Darf der Ingenieur aus dem Iran auch in Deutschland als Ingenieur arbeiten? Seit einem Jahr gilt ein Gesetz, mit dem ausländische Berufsabschlüsse schneller anerkannt werden sollen. Aber erst fünf Länder sind mit ihren Vorbereitungen fertig.

          Ein Jahr nach Inkrafttreten eines Bundesgesetzes zur schnelleren Anerkennung ausländischer Berufsabschlüsse hat sich Bildungsministerin Johanna Wanka (CDU) zufrieden mit der bisherigen Resonanz gezeigt. „Das Gesetz zeigt Wirkung“, erklärte sie in Berlin. Nach Schätzungen seien rund 30.000 Anträge auf Anerkennung gestellt und die Mehrzahl der Abschlüsse als gleichwertig anerkannt worden. Das sei „ein wichtiger Beitrag zur Fachkräftesicherung“.

          Das sogenannte Anerkennungsgesetz war am 1. April 2012 in Kraft getreten. Es regelt das Verfahren bei Berufen, für die der Bund zuständig ist. Daneben gibt es aber auch landesrechtliche Regelungen für zahlreiche Berufe.

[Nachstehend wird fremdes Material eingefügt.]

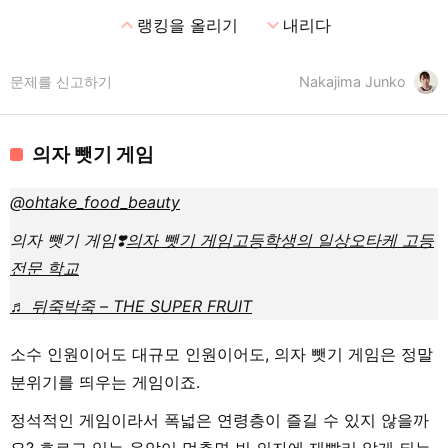
expand_less
expand_more
랭킹을 올리기
내리다
문제를 신고하기
Nakajima Junko
의자 뺏기 게임
@ohtake_food_beauty
의자 뺏기 게임❣️
의자 뺏기 게임
고등학생의 일상
오타케 고등
전문 학교
♬ 뒤죽박죽 – THE SUPER FRUIT
소수 인원이어도 대규모 인원이어도, 의자 뺏기 게임은 정말
분위기를 띄우는 게임이죠.
정석적인 게임이라서 폭넓은 연령층이 즐길 수 있지 않을까
요? 흐르고 있는 음악이 멈추면 빈 의자에 재빨리 앉게 되는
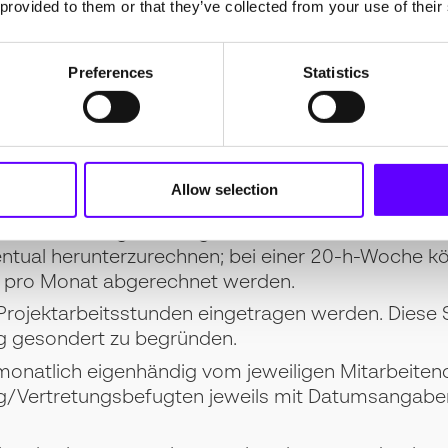
 provided to them or that they’ve collected from your use of their
Preferences
Statistics
nachweisen im ZIM-Progr
d die Stundennachweise mit Bezug zu den bearbe
 zu führen.
Allow selection
e monatliche Arbeitszeit von max. 173,33 Stunden 
te die vertraglich festgesetzte wöchentliche Arbei
zentual herunterzurechnen; bei einer 20-h-Woche k
n pro Monat abgerechnet werden.
 Projektarbeitsstunden eingetragen werden. Diese
ng gesondert zu begründen.
onatlich eigenhändig vom jeweiligen Mitarbeiten
ng/Vertretungsbefugten jeweils mit Datumsangabe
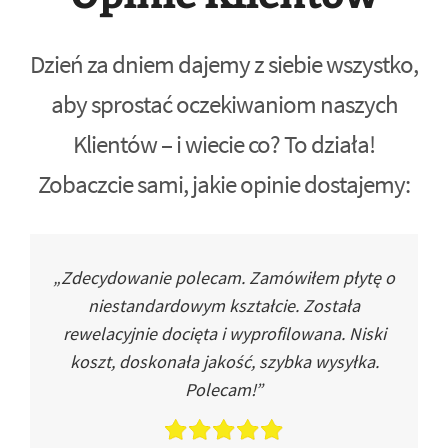
Dzień za dniem dajemy z siebie wszystko,
aby sprostać oczekiwaniom naszych
Klientów – i wiecie co? To działa!
Zobaczcie sami, jakie opinie dostajemy:
„Zdecydowanie polecam. Zamówiłem płytę o
niestandardowym kształcie. Została
rewelacyjnie docięta i wyprofilowana. Niski
koszt, doskonała jakość, szybka wysyłka.
Polecam!”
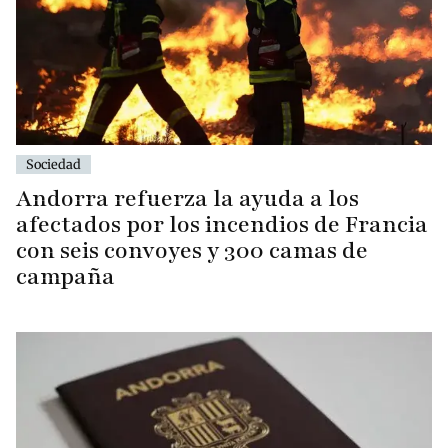
Sociedad
Andorra refuerza la ayuda a los
afectados por los incendios de Francia
con seis convoyes y 300 camas de
campaña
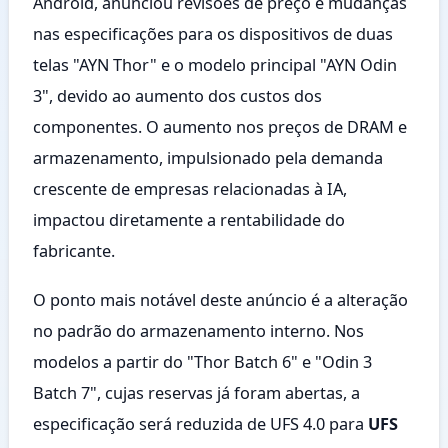
Android, anunciou revisões de preço e mudanças
nas especificações para os dispositivos de duas
telas "AYN Thor" e o modelo principal "AYN Odin
3", devido ao aumento dos custos dos
componentes. O aumento nos preços de DRAM e
armazenamento, impulsionado pela demanda
crescente de empresas relacionadas à IA,
impactou diretamente a rentabilidade do
fabricante.
O ponto mais notável deste anúncio é a alteração
no padrão do armazenamento interno. Nos
modelos a partir do "Thor Batch 6" e "Odin 3
Batch 7", cujas reservas já foram abertas, a
especificação será reduzida de UFS 4.0 para
UFS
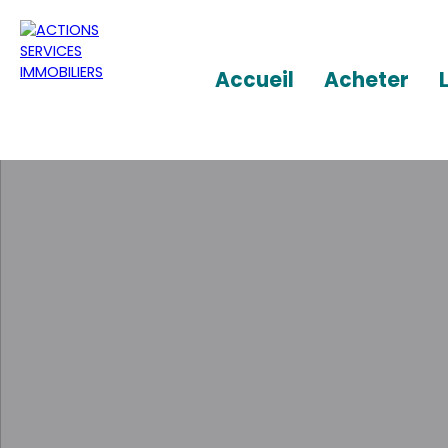
Accueil
Acheter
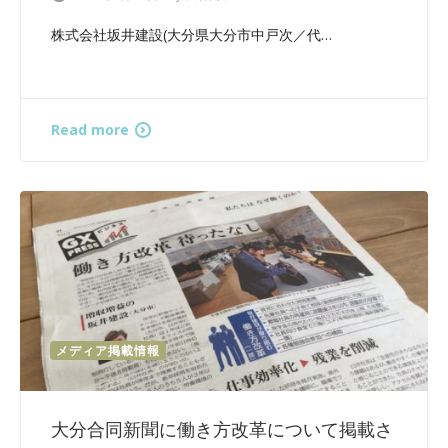
株式会社坂井建設(大分県大分市中戸次／代…
Read more
メディア掲載情報
大分合同新聞に働き方改革について掲載さ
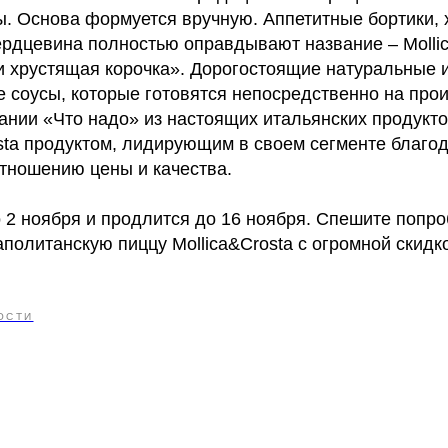
ы. Основа формуется вручную. Аппетитные бортики, 
ердцевина полностью оправдывают название – Mollic
и хрустящая корочка». Дорогостоящие натуральные 
е соусы, которые готовятся непосредственно на пр
нии «Что надо» из настоящих итальянских продуктов
osta продуктом, лидирующим в своем сегменте благо
тношению цены и качества.
 2 ноября и продлится до 16 ноября. Спешите попро
олитанскую пиццу Mollica&Crosta с огромной скидк
ОСТИ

Allerdings gelten bislang nur in fünf Ländern entsprechende Gesetze.

          Arbeitgeber: Gesetz wichtig gegen Fachkräftemangel

          Anerkennungsgesetze sind nach Angaben von Sachsen-Anhalts Wissenschaftsministerin Birgitta Wolff (CDU) in Hamburg, Niedersachsen, Hessen, Mecklenburg-Vorpommern und im Saarland in Kraft getreten. In Bayern und Nordrhein-Westfalen berieten die Landtage solche Gesetze zur Zeit. In Rheinland-Pfalz, Sachsen-Anhalt und Schleswig-Holstein gebe es Regierungsentwürfe. Es habe sich bestätigt, „dass der Bedarf auch im landesrechtlich geregelten Bereich groß ist, beispielsweise bei Lehrern, Erziehern und Ingenieuren“, erklärte Wolff.

          Die Bundesvereinigung der Deutschen Arbeitgeberverbände (BDA) hob die Bedeutung des Gesetzes für die Unternehmen im Kampf gegen den Fachkräftemangel hervor. „Das Anerkennungsgesetz hilft unmittelbar den Inhabern ausländischer Berufsabschlüsse, aber auch den Unternehmen, die dringend auf qualifizierte Fachkräfte angewiesen sind“, erklärte BDA-Geschäftsführungsmitglied Peter Clever.